Request an Annual Quote

'NicheCompass' AI Model Analyzes Cellular Communication in Cancer, Development

NEW YORK – Members of the international Human Cell Atlas consortium have used artificial intelligence to profile shifting cell interactions contributing to cancer based on large expression and spatial transcriptomic datasets, providing clues to breast or lung cancer development and responses to treatments.

"Having a huge amount of data about the human body is crucial to finding new ways to understand, prevent, and treat disease," Sebastian Birk, a researcher at Helmholtz Center Munich's Institute of AI for Health and the Wellcome Sanger Institute, said in a statement. "However, we also need tools that allow us to access all the benefits this information could provide."

As they reported in Nature Genetics on Tuesday, Birk and his colleagues from the Wellcome Sanger Institute, Helmholtz Center Munich, and other centers in Europe and the US developed a graph-based deep-learning tool known as "Niche identification based on cellular graph embeddings of communication programs aligned across spatial samples" (NicheCompass) to tease out and interpret cell-cell communication patterns and underlying molecular processes in simulated and real datasets.

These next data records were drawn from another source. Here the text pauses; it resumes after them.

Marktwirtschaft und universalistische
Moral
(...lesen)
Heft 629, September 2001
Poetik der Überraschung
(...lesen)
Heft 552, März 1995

"Unlike existing methods, NicheCompass quantitatively characterizes niches based on communication pathways," the authors wrote, noting that the tool "provides a scalable framework for identifying and analyzing niches through signaling events."

In a statement, Wellcome Sanger Institute researcher Mohammad Lotfollahi, a co-senior author on the study, likened the between-cell interactions and communication patterns that NicheCompass interrogates to the diverse types of information that individuals share with one another via social networks.

"NicheCompass is the first AI model of its kind that can interpret these networks and answer questions that could directly impact patient lives, such as highlighting where and how health conditions have started, and predicting how they might respond to certain treatments," Lotfollahi explained.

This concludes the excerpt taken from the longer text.